Pride, prejudice and policymaking Responding to the public’s concerns about health care

25 October 2016

About 4 mins to read

Ipsos MORI’s regular index of what the British public see as the important issues of the day recently found a sudden increase in concerns about the NHS.

Despite wall-to-wall stories about Brexit in recent months, the health service was mentioned by 40% of people surveyed, more than immigration (39%), Europe (35%) and even the economy (just 25%). It’s not hard to imagine why.

When Ipsos MORI were speaking to the public, the dispute between government and the junior doctors was still raging. A lack of public engagement in the Sustainability and Transformation Plans process in England has arguably fuelled concerns about potential service closures. And, of course, media reports highlighting a continued deterioration in NHS performance have now become fairly regular.

Pressures on performance have become increasingly acute over the last few years. The NHS has had to do more within constrained resources, while the financial situation in local government means publicly funded social care has had to do less. And record numbers of delayed transfers of care are just one of the consequences.

Sudden shifts in public concern can refocus the attention of politicians and policymakers alike: I still recall times in government departments where my plans for days, weeks and even months had to be scrapped after seeing the morning news. Policymaking on the fly is far from ideal but it’s a fact of life, so what are some of the key steps to get it right?

First, is to understand the bigger picture. Amidst what often seems like relentless ‘doom and gloom’, you could be forgiven for thinking care quality is suffering everywhere and will only get worse. That’s understandable – bad news may travel fast, but it rarely tells the full story. In a range of areas, the quality of NHS care has been quietly holding up and even improving despite the unfavourable context.

Falling numbers of health care-associated infections; more children and young people receiving NICE-recommended care processes for diabetes; and reductions in hospital mortality are just a few examples.

Some of those improvements may be from a low base, but still represent progress: UK mortality rates following ischaemic stroke are just below the OECD average but have improved substantially since 2008, for example. In some areas the NHS may compare poorly internationally (eg cancer survival), but compares well or is getting better in many others (eg immunisation coverage). We all know the national picture masks unwarranted local variation – but that seems likely to encompass excellence as well as inadequacy.

I’m not trying to downplay that there are important problems that must be solved. Talking about the parlous state of social care recently, our Chief Executive Dr Jennifer Dixon was clear that: ‘This is a high risk situation needing an urgent political solution.’ But in focusing on what doesn’t work, it’s all too easy to overlook what does.

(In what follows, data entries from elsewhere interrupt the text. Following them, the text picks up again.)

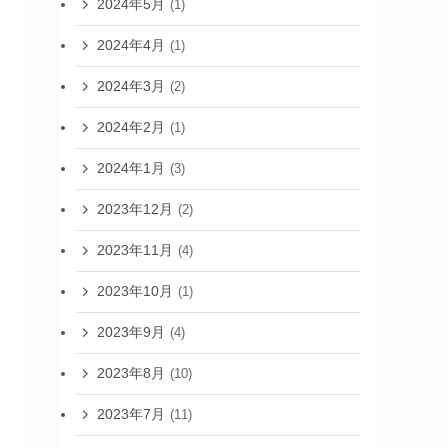
2024年5月
(1)
2024年4月
(1)
2024年3月
(2)
2024年2月
(1)
2024年1月
(3)
2023年12月
(2)
2023年11月
(4)
2023年10月
(1)
2023年9月
(4)
2023年8月
(10)
2023年7月
(11)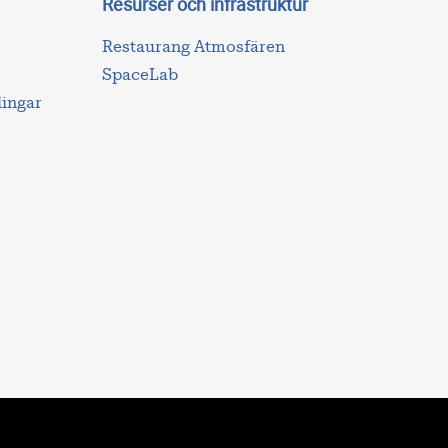
Resurser och infrastruktur
Restaurang Atmosfären
SpaceLab
lingar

Second, is to identify clear priorities for action. This is relatively easy: the sheer breadth of health as a policy area means it isn’t difficult to find something worthwhile to champion.

I followed the health debates at the recent party conferences, where the lead health spokesperson for each of the three biggest political parties in England described their respective policy agendas. I didn’t agree with all of the priorities that were outlined, or the prescribed means for achieving them, but could at least recognise that most have an arguable case.

Of course, the real challenge in setting priorities is not setting too many and that will almost certainly require difficult decisions about what not to do. So it’s possible to get this wrong, and our work on making the most effective use of targets identified the wide recognition of the problem to be tackled as an important success factor.

Which leads onto my third and final step: to have a coherent and balanced approach to turning policy into practice. But where on earth to start?

A reasonable starting point is to develop a theory of change. Namely, what is intended to be different, what is the causal chain of events that will make it happen, what might get in the way and what blend of national, regional and local action best fits the situation? This isn’t always apparent in policymaking and, even when it is, the different players involved don’t always all sign up to the same theory.

And ignoring history means we’re probably doomed to repeat it. The UK has been internationally acknowledged for a strong commitment to improving the quality of its health care system. We have a fairly astonishing legacy of policy interventions that have tried, and sometimes failed, to improve various aspects of quality that we can learn from to inform what we can do in the future.

NHS England’s current clinical strategies, for example, arguably draw on the successful approaches used in some of the old National Service Frameworks in the early 2000s.  

To maul a line from the classics: it is a truth universally acknowledged that a health system in possession of strong public support, will rarely want for political champions. But championing the NHS isn’t enough, not without a coherent approach to improving quality. Ultimately, the true test of policy and of policymakers has always been ‘the how’, not just ‘the what’.